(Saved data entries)
------------------------------------------------------------

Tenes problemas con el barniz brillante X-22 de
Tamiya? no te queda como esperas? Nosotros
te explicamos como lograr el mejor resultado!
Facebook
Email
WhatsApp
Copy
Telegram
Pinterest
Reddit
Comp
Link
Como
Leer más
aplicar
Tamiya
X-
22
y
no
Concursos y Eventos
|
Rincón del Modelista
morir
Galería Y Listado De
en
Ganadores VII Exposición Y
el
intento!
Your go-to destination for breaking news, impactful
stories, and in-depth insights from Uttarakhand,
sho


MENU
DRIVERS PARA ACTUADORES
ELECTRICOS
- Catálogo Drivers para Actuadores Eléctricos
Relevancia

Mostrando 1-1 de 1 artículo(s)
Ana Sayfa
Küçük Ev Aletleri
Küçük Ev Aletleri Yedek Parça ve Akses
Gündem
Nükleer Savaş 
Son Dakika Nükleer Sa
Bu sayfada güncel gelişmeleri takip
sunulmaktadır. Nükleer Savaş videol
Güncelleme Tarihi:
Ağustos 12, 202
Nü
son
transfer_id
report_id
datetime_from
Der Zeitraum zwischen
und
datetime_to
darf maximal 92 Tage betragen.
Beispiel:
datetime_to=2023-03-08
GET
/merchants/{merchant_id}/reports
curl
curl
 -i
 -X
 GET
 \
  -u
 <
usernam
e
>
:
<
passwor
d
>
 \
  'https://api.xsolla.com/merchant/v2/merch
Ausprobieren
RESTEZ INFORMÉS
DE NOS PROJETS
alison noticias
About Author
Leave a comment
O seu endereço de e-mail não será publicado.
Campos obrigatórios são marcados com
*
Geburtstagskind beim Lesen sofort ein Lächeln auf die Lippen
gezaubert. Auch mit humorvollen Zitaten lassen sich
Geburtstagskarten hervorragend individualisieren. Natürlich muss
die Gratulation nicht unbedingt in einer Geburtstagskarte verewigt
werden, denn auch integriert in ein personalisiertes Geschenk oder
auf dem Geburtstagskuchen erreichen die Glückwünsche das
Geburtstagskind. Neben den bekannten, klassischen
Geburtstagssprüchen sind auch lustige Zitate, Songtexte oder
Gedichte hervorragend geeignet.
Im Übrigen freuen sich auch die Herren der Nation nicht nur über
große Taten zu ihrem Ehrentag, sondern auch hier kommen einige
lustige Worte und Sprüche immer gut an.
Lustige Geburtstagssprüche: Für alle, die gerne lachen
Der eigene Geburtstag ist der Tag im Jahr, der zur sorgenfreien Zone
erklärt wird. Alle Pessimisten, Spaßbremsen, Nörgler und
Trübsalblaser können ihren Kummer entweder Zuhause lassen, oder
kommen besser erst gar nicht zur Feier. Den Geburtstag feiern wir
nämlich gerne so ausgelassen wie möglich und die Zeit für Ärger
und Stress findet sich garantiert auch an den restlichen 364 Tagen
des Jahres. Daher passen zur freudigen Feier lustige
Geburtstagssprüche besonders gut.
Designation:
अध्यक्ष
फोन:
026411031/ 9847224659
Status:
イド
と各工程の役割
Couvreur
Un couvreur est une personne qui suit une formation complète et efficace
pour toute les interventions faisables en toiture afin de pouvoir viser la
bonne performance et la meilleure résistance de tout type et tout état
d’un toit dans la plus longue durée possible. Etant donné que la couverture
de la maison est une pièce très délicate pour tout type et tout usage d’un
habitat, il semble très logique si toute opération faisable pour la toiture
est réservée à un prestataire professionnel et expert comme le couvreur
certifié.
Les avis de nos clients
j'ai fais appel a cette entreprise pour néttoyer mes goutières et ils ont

------------------------------------------------------------

#### PROBLEM
A complete answer reproduces every line of the records in which the word "très" occurs.

#### TASK SOLUTION
de la maison est une pièce très délicate pour tout type et tout usage d’un
habitat, il semble très logique si toute opération faisable pour la toiture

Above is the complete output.